▶ Material for this exercise

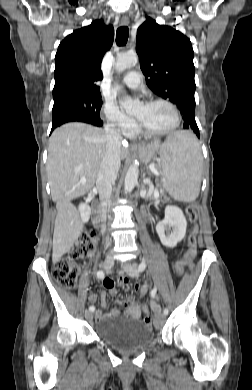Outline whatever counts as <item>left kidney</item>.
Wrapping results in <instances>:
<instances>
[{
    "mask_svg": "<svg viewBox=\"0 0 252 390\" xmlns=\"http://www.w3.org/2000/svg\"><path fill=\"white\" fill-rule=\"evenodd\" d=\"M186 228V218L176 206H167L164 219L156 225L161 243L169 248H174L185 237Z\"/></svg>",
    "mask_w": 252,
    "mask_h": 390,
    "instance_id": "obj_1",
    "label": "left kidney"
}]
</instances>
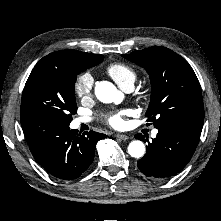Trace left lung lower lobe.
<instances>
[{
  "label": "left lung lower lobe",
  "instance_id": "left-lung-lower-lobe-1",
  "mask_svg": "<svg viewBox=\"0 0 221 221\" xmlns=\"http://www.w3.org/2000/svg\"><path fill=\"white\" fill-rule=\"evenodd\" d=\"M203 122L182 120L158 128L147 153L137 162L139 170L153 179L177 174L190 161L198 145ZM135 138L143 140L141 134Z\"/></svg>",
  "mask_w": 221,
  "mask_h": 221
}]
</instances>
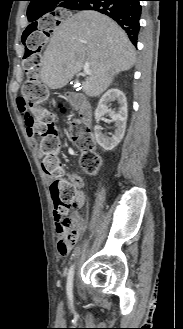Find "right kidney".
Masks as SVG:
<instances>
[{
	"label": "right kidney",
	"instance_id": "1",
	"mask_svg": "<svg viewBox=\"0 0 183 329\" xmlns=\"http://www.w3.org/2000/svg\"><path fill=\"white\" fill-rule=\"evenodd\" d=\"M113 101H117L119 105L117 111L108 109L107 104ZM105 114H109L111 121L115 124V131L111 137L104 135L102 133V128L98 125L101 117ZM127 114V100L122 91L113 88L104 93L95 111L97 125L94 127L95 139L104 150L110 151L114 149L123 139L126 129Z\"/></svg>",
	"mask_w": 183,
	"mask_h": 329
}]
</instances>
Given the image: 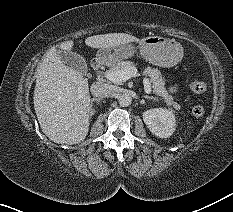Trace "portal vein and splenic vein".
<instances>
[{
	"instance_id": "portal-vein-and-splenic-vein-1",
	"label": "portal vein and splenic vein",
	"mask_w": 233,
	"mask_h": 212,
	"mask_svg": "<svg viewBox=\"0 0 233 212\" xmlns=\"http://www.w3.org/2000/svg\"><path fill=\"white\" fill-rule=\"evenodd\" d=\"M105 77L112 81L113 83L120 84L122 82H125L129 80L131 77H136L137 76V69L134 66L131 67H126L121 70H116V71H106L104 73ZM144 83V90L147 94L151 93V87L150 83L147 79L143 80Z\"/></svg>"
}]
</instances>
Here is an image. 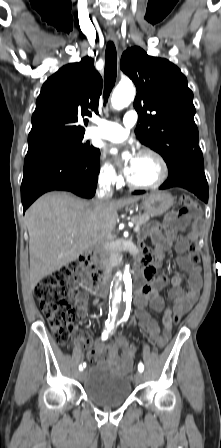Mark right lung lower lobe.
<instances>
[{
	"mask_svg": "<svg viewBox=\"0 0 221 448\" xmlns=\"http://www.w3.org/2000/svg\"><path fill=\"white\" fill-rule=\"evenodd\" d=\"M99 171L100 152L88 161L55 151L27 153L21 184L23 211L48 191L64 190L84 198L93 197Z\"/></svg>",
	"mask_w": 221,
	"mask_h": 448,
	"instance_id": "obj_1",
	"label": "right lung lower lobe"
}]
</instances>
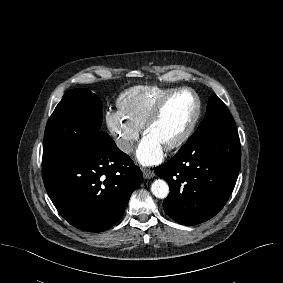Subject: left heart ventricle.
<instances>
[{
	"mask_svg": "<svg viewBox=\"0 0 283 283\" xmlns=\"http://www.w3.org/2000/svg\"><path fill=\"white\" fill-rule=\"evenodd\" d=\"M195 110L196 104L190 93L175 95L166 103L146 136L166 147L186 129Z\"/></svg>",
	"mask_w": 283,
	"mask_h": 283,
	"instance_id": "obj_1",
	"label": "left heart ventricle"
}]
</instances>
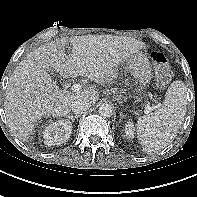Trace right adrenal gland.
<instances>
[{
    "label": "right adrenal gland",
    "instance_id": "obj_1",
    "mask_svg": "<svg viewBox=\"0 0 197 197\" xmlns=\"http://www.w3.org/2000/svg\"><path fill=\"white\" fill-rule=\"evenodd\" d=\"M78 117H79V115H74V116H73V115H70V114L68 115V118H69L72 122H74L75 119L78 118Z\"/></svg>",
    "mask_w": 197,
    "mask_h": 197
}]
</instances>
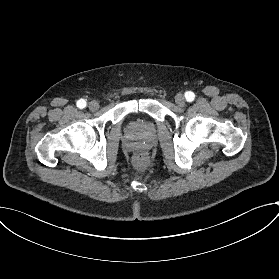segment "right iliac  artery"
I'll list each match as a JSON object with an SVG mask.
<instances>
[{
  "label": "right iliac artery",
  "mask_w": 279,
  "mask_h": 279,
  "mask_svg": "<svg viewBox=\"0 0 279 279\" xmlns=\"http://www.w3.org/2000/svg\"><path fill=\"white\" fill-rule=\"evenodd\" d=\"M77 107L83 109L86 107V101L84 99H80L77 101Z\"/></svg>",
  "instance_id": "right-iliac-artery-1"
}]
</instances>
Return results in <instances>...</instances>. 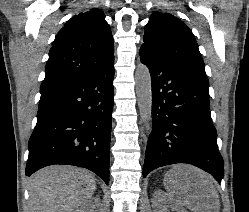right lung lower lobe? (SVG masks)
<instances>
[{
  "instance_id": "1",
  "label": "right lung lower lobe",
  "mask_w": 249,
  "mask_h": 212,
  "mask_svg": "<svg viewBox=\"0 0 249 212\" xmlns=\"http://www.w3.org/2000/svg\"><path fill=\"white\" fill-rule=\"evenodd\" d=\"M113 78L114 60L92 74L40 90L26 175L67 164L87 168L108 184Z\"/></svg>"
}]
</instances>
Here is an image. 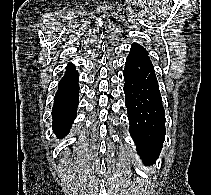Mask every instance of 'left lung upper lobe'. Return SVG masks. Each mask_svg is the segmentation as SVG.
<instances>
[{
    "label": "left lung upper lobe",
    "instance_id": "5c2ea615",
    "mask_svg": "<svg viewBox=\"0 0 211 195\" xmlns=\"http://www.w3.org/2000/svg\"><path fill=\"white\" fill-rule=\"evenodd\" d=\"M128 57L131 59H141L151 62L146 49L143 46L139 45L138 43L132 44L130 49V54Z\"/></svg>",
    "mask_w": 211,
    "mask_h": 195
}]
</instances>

▶ Task item
The answer must consist of every line above that contains the word "label".

▶ Written answer
    "label": "left kidney"
  "label": "left lung lower lobe",
	"label": "right kidney",
	"label": "portal vein and splenic vein",
	"label": "right lung lower lobe"
	"label": "left heart ventricle"
    "label": "right adrenal gland",
  "label": "right iliac artery",
  "label": "right lung lower lobe",
    "label": "left lung upper lobe",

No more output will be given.